One, with the Army of Northern Virginia, was captured at Spotsylvania Courthouse and died a month before the war ended while a prisoner at Fort Delaware, leaving a wife and four small children. One of these children eventually married a foreman for the Chesapeake and Ohio Railway. In 1880 he was assigned to the Charleston area, so he brought his family to South Ruffner and also helped establish the Presbyterian church nearby.

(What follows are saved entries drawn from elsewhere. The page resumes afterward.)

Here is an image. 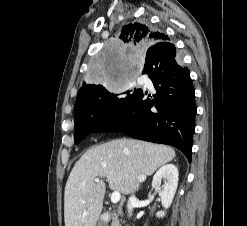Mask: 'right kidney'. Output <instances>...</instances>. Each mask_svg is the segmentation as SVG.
<instances>
[{
  "label": "right kidney",
  "mask_w": 247,
  "mask_h": 226,
  "mask_svg": "<svg viewBox=\"0 0 247 226\" xmlns=\"http://www.w3.org/2000/svg\"><path fill=\"white\" fill-rule=\"evenodd\" d=\"M178 169L173 164L162 166L153 176L152 188L158 192L162 206L168 209L173 201L178 186ZM162 180L164 184L161 185ZM157 217H164L165 211L157 212Z\"/></svg>",
  "instance_id": "obj_1"
}]
</instances>
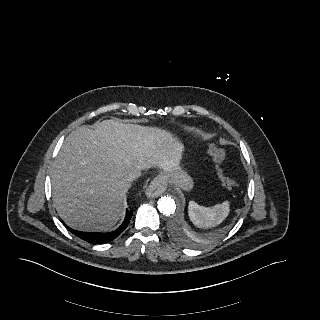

Their daughter married a railroad man, and in turn, their son graduated from Charleston High School in 1912, attended West Virginia University, served as a captain in World War I and went on to be office manager at the Libbey-Owens-Ford glass plant. Now his great-grandchildren are sixth-generation Charlestonians.

The people of our past do not make us who we are. That is for each generation and individual to accomplish in their own way. But we can all be proud of the diversity of nations, religions and personalities that have blended in our veins to give us a chance at living today in America.